Но, коснувшись темы Лашампа, наша история забежала вперед. С тех пор как Свенсмарк в 1996 году впервые предположил, что космические лучи напрямую воздействуют на климат, возражение Бера было самым убедительным с научной точки зрения. Нам показалось, что будет предусмотрительным пораньше разобраться с вызовом экскурса Лашамп, чтобы не отпугнуть хорошо информированного читателя от дальнейшего обсуждения теории. А сейчас самое время вернуться к открытиям, касающихся других важных персонажей в нашей космической драме — облаков.

3. Сияющая Земля — это прикольно (но очень уж холодно)

Модная наука о климате сбита с толку обычными облаками.

Спутники показывают, что облачность меняется в зависимости от количества заряженных частиц.
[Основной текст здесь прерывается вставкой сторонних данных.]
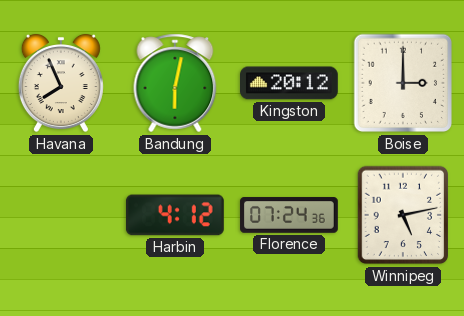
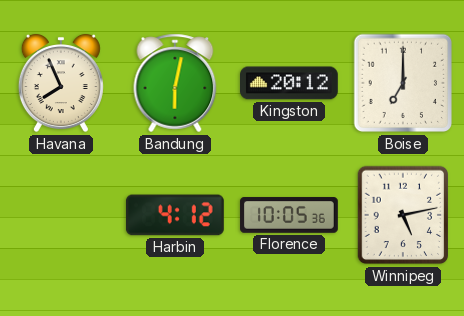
Boise: 3:00 -> 7:00
Florence: 07:24 -> 10:05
Легче всего поддаются воздействию облака нижних слоев атмосферы, охлаждающие мир.

Облака подтверждают свою власть, согревая Антарктику.

Открытия, уменьшающие вероятность неотвратимого глобального потепления.
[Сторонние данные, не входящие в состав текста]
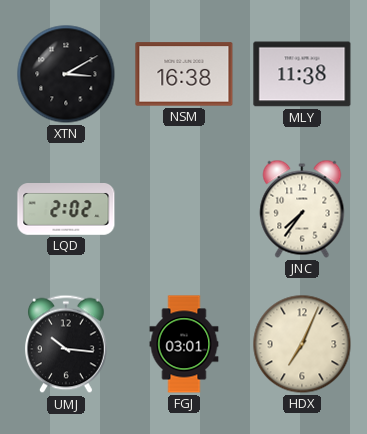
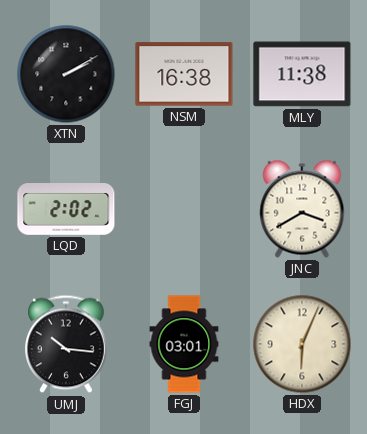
XTN: 3:10 -> 2:10
JNC: 7:36 -> 3:40
HDX: 7:04 -> 6:04
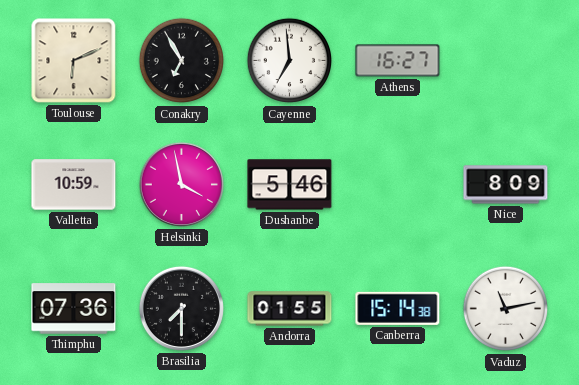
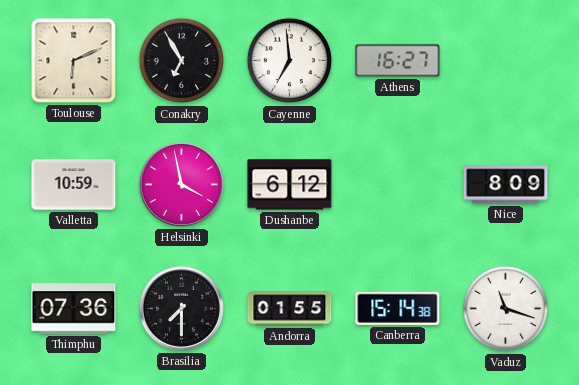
Dushanbe: 5:46 -> 6:12
Vaduz: 11:13 -> 11:18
Во многом облака и есть погода. Это верно и для сторонних наблюдателей, и для метеорологов. В небесах над нашими головами и на горизонте облака разыгрывают непрерывную драму света и мрака, затишья и бури, дождя и снега и почти никогда не повторяются. Самые грозные из них мечут молнии, наскоро взбивают торнадо или выстраивают огромные облачные стены ураганов.
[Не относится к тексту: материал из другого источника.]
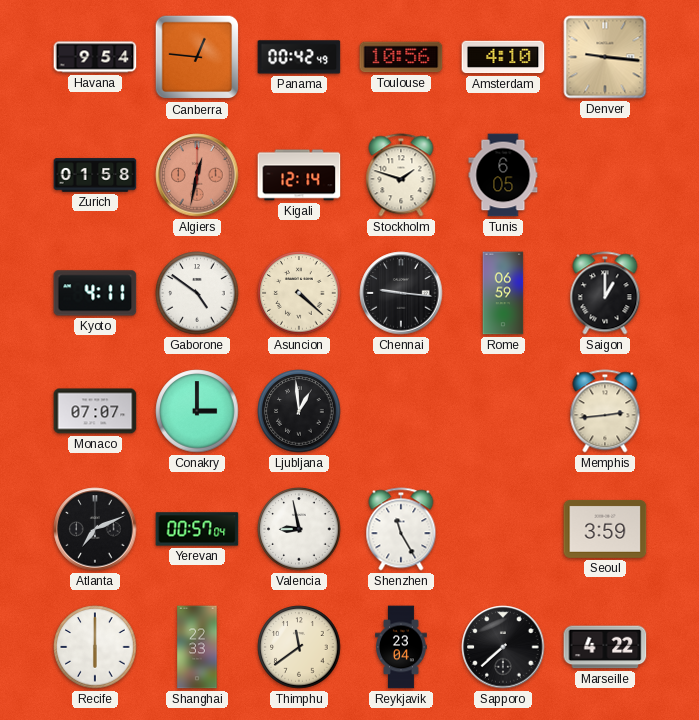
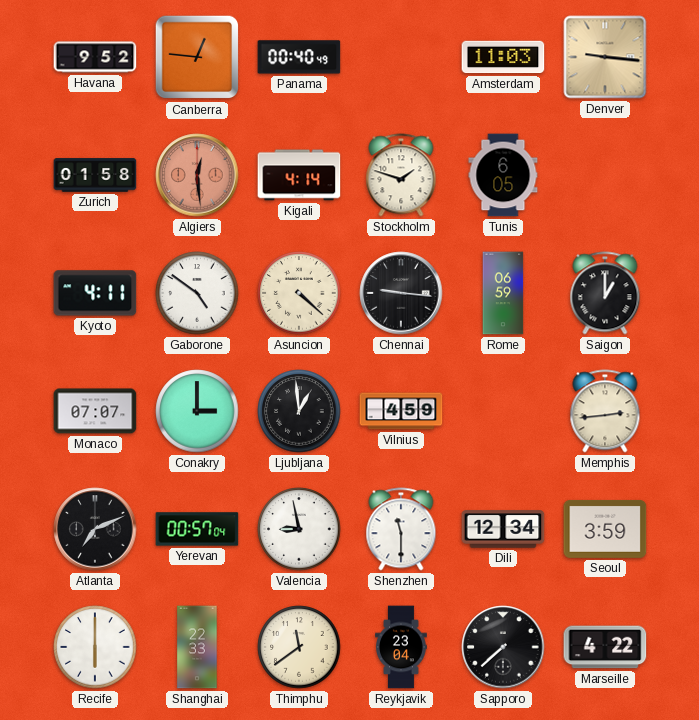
Havana: 9:54 -> 9:52
Panama: 00:42 -> 00:40
Toulouse: 10:56 -> none
Amsterdam: 4:10 -> 11:03
Algiers: 12:32 -> 12:29
Kigali: 12:14 -> 4:14
Vilnius: none -> 4:59
Shenzhen: 11:25 -> 11:30
Dili: none -> 12:34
Любой, кто захочет описать, классифицировать, проанализировать и объяснить облака, вскоре будет озадачен их капризностью. Облака намекнули Гамлету, как вернее можно сойти за сумасшедшего, и он сказал, что облако похоже на верблюда, затем на горностая и, наконец, на кита. Прошли века, а облака все еще досаждают синоптикам — и тем, кто предсказывает погоду на завтра, и тем, кто составляет долгосрочные прогнозы изменений климата на суперкомпьютерах.

По всей планете рассеяно множество метеостанций; их данные, а также сведения со спутников обсчитываются на компьютерах, при этом компьютерные модели организованы так, что расстояние между двумя любыми расчетными точками составляет сто километров. Эта гигантская сеть расчетных точек покрывает всю планету, однако отдельные облака проваливаются в ячейки компьютерной сети, словно мелкая рыбешка, ускользающая из рыбацкого невода. Вместо точных данных разработчики компьютерных моделей вынуждены полагаться на теорию о приблизительном поведении облаков. «Погодные модельеры» выдают один за другим противоречивые прогнозы, потому что их программы не могут справиться с непредсказуемостью облаков. В 2004 году Кевин Тренберт, ведущий специалист по моделированию климата из Национального центра атмосферных исследований США, откровенно признался в этом:


«Климатические модели не справляются с облаками. Наверное, облака — это самая большая проблема, возникающая в тех случаях, когда мы используем климатические модели, чтобы делать прогнозы насчет глобального потепления»[23].


В последующие годы стало очевидно, что имеющиеся компьютерные модели абсолютно бестолковы. Несколько институтов во Франции, Германии, Великобритании и США сравнили результаты десяти моделей атмосферы с данными, полученными со спутников, наблюдавших реальные облака с 1983 по 2002 год. Некоторые модели ощутимо недооценили количество облаков на средних и малых высотах.

Доклад Минхуа Чжана из университета Стоуни-Брук и его коллег был унизительным признанием провала:


«Что касается отдельных… типов облаков, разница между результатами моделирования и спутниковыми измерениями достигает нескольких сотен процентов»[24].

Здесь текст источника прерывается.